━━━━━ Material for this task ━━━━━

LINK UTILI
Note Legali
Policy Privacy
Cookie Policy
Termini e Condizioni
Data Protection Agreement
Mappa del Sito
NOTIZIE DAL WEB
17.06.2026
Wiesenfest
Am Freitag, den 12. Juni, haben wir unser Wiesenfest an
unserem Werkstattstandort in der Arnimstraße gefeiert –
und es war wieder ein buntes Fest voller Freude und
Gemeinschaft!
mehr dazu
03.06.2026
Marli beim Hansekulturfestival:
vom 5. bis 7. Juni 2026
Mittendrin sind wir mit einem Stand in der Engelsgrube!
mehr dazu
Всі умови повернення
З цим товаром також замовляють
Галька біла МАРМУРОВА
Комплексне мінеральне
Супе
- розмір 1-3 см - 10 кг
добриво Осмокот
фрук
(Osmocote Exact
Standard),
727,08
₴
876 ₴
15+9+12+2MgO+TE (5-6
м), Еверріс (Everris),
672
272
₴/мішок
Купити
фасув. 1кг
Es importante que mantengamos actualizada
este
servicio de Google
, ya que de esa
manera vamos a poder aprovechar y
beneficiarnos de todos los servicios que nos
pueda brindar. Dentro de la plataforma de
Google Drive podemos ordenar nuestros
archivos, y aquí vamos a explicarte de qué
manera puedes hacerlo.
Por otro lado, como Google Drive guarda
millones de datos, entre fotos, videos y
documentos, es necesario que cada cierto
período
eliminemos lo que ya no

━━━━━
━━━━━ Material for this task ━━━━━

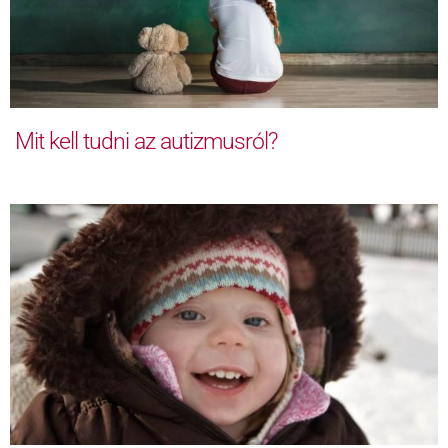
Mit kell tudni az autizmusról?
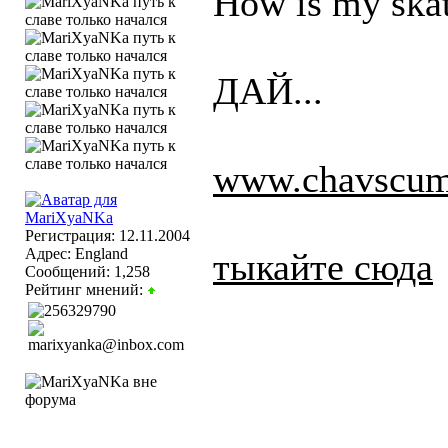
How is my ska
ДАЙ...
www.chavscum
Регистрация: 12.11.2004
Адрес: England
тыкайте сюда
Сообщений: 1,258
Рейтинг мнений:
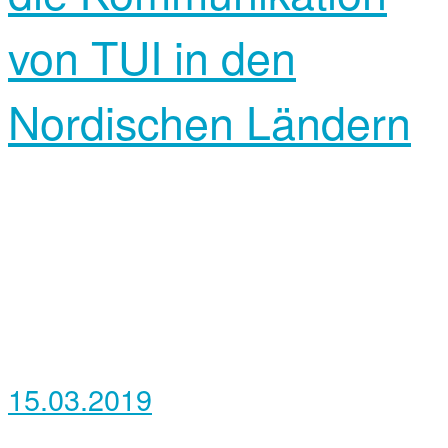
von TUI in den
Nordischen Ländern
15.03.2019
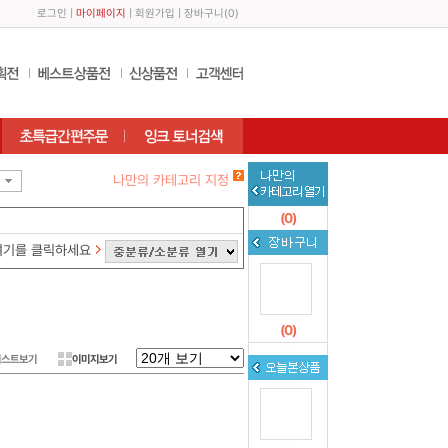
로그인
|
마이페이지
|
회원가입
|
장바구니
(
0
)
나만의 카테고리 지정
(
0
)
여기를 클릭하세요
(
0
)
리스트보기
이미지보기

━━━━━

Task goal ▸ When a line above contains the string "manera", copy that line.

Expected answer ▸
manera vamos a poder aprovechar y
manera puedes hacerlo.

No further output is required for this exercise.